___ Dataset records ___
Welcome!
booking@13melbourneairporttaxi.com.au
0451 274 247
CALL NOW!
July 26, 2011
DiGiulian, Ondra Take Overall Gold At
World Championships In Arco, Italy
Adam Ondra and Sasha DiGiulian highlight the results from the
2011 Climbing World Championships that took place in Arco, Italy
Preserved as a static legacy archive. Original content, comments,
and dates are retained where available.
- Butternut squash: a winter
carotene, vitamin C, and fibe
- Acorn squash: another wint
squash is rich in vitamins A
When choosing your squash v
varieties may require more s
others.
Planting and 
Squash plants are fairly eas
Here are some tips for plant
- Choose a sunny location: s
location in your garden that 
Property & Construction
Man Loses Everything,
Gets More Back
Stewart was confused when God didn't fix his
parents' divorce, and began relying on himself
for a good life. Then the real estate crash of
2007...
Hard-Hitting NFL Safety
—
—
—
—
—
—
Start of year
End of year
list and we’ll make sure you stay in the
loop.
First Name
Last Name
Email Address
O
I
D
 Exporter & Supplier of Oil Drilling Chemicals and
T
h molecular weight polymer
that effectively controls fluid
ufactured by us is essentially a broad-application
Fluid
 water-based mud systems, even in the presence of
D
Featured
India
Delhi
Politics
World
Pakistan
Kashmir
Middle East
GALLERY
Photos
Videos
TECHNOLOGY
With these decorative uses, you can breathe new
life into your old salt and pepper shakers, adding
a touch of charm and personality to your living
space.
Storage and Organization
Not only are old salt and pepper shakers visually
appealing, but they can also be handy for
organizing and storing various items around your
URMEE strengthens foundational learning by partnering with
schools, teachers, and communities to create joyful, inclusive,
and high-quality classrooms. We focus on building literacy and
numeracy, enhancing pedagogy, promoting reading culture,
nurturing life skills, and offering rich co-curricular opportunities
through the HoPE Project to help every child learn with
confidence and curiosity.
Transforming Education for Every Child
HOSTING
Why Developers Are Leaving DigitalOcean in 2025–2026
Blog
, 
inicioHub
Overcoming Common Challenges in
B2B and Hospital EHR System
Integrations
___
● Activity:
Return, from the data, each line that has the word "your" in it.

● Written answer:
When choosing your squash v
location in your garden that 
life into your old salt and pepper shakers, adding
a touch of charm and personality to your living
organizing and storing various items around your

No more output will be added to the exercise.